Learning From Trajectories
NOTE
This post contains a potentially publishable idea in machine learning. I cannot pursue it due to time constraints. But if you do, please link to this post, or even better, drop me short email. Maybe then I have more free time to investigate this. If you are aware of a publication with similar idea, please also let me know. I can then remove this note and cite them here. Thanks!
In computational neuroscience, it is widely accepted that the momentary state of neurons \(X(t)\) represent the task they are ought to performed. Whether its classifying a previously shown stimlus into a few categories, memorizing it, or predicting what comes next. A goal of the downstream set of neurons is to see that and transform this state \(X(t)\) to that useful target computation \(y\). The key, however, is that the computation must be embedded in the instanteneous state. But in reality, the downsteam neurons are not merely some memoryless machines that map \(X(t)\) to \(y\). I suspect that is just a computational simplification. The downstream neurons integrate whatever they see from \(X(t)\), and maintain a trace of it, and potentially compute not just using the momentary input \(X(t)\), but also its (recent) past.

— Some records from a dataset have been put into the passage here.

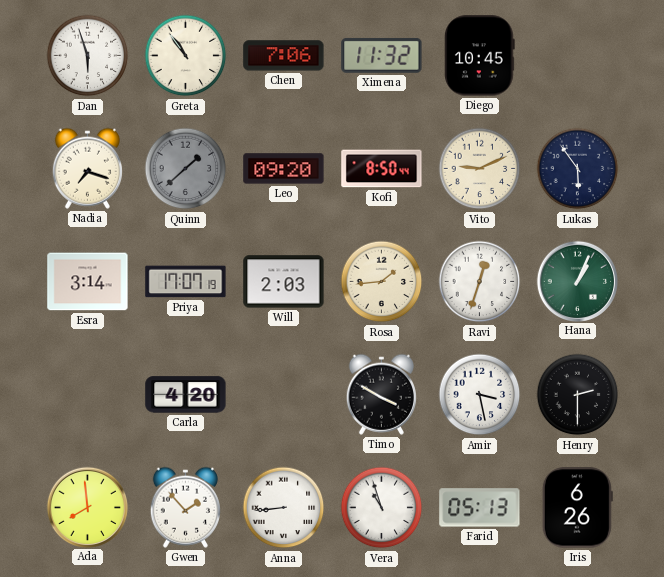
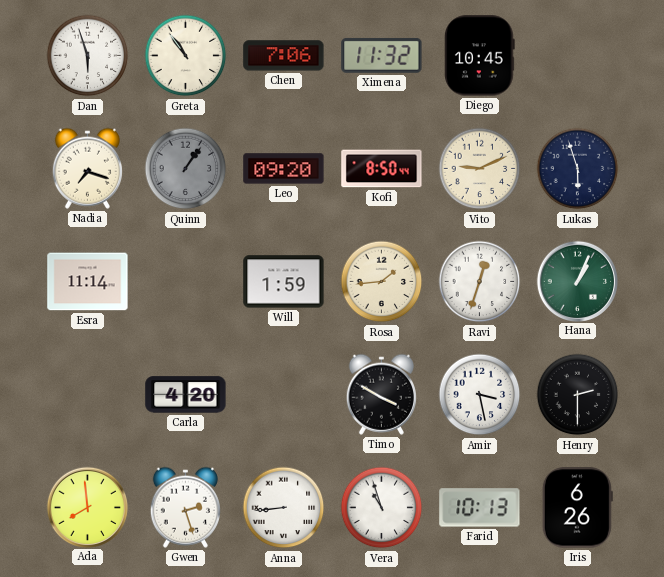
Quinn: 1:38 -> 1:06
Lukas: 5:54 -> 5:57
Esra: 3:14 -> 11:14
Priya: 17:07 -> none
Will: 2:03 -> 1:59
Gwen: 1:53 -> 2:27
Farid: 05:13 -> 10:13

Think about a simple system that has only two neurons, whose momentary rates can be shown as a point in the 2D plane. You are the downstream system which has to infer the state to do computation. Let’s say at time \(t\), system is at state \(X(t) = (x_1(t), x_2(t))\). But now, assume, in addition to the state, you have access to some memory of the history of \(X\), i.e., its trajectory. Obviously now you can do more computation inputs can be separated based on their trajectories as well. Simply put, now, not only you care about the state, but aslo how that state was realized. This naturally gives you the ability to form a context-dependent computaiton.
This might seem trivial in the world of recurrent neural networks (RNN). But what about deep neural nets (DNN)? In fact, DNNs, too, leverage from the trajectory, sort of. Let’s first clarify the concept of time in DNN. Time, at best, is only present through the index of the layer that is processing the input. As the input goes through each layer, it transforms, in the same way it evolves in time in the case of RNNs. Now, what if we garrant the last layer, the readout, access to the intermediate transformations of the input, i.e., its “temporal trajectory”? Then, the last layer will know how exactly an input is transformed, step by step, to give raise to that last activation map. These are exactly the skip connections, or skip pathways U-net architecture, for instance.
I have highlight that this idea stresses mainly on the importance of the last layer. This is not typical in skip connections (as we see the in residual nets). My gut feeling says that this architecture helps a lot to alleviate adversarial attacks since it can track the evolution of the input and potentially figure out something is not right in the evolution trajectory. Would be very nice to try it out and see if that its really the case or not.